- Downey at Dragon Con in 2026
- Born: 16 August 1950 (age 76) United States
- Organization: The Freethought Society

= Margaret Downey =

American nontheist activist

Margaret Downey (born August 16, 1950) is an American nontheist activist who is a former President of Atheist Alliance International and founder and president of the Freethought Society (formerly Freethought Society of Greater Philadelphia). She also founded the Anti-Discrimination Support Network, which reports and helps deal with discrimination against atheists.

==Early life==
Downey grew up with a Puerto Rican mother and an Irish father. When her father left, she adopted a family friend "Uncle Floyd" as a father-figure who encouraged Downey to become an atheist.

==Activism==
Downey has been active in a variety of causes including feminism and anti-smoking campaigns before becoming a public representative of atheism.
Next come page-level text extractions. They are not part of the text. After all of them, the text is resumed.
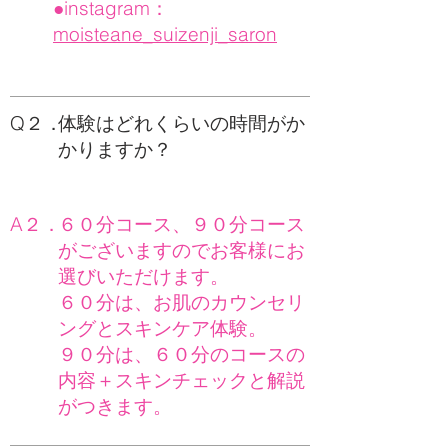
●instagram：
moisteane_suizenji_saron
Q２．
体験はどれくらいの時間がか
かりますか？
A２．
６０分コース、９０分コース
がございますのでお客様にお
選びいただけます。
６０分は、お肌のカウンセリ
ングとスキンケア体験。
９０分は、６０分のコースの
内容＋スキンチェックと解説
がつきます。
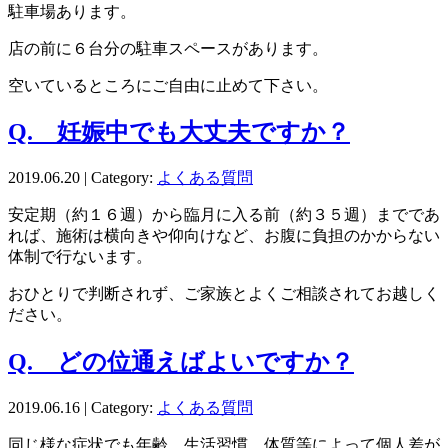
駐車場あります。
店の前に６台分の駐車スペースがあります。
空いているところにご自由に止めて下さい。
Q. 妊娠中でも大丈夫ですか？
2019.06.20 | Category:
よくある質問
安定期（約１６週）から臨月に入る前（約３５週）までであ
れば、施術は横向きや仰向けなど、お腹に負担のかからない
体制で行ないます。
おひとりで判断されず、ご家族とよくご相談されてお越しく
ださい。
Q. どの位通えばよいですか？
2019.06.16 | Category:
よくある質問
同じ様な症状でも年齢、生活習慣、体質等によって個人差が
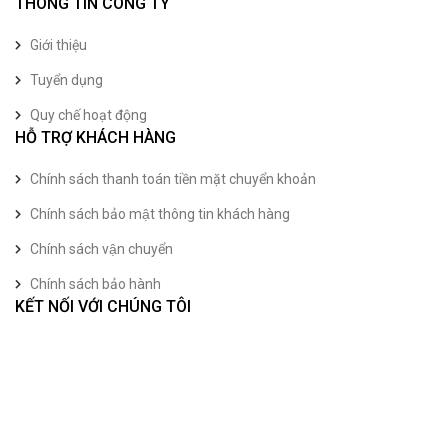
THÔNG TIN CÔNG TY
Giới thiệu
Tuyển dụng
Quy chế hoạt động
HỖ TRỢ KHÁCH HÀNG
Chính sách thanh toán tiền mặt chuyển khoản
Chính sách bảo mật thông tin khách hàng
Chính sách vận chuyển
Chính sách bảo hành
KẾT NỐI VỚI CHÚNG TÔI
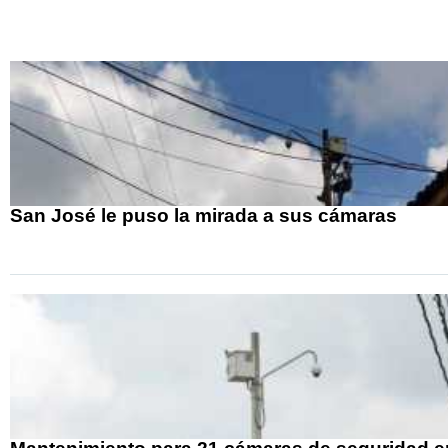
San José le puso la mirada a sus cámaras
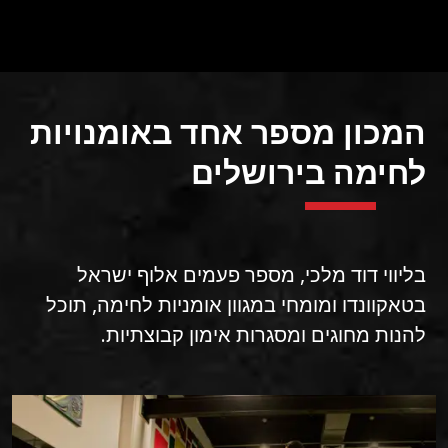
המכון מספר אחד באומנויות
לחימה בירושלים
בליווי דוד מלכי, מספר פעמים אלוף ישראל
בטאקוונדו ומומחי במגוון אומניות לחימה, תוכל
להנות מחוגים ומסגרות אימון קבוצתיות.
Her first major involvement as a publicly active nontheist was when her son Matthew was not allowed to renew his membership in the Boy Scouts of America since he was raised in a nontheist household. This led to Margaret Downey v. Boy Scouts of America, which did not go far in the courts before the United States Supreme Court's 2000 decision in Boy Scouts of America v. Dale that the Boy Scouts constituted a private organization and could thus choose their own membership criteria, thus preventing Downey from taking her case further. Since then Downey has been a prominent public representative of atheism in the United States as well as representing atheists and other non-theists at United Nations conferences. Her work has been incorporated into United Nations reports on religious discrimination.

She is also affiliated with a variety of other organizations that promote atheism and the separation of church and state such as Freedom From Religion Foundation of which she is a board member and the American Humanist Association of which she is a past board member. In 2003 she was one of the signers of the Humanist Manifesto.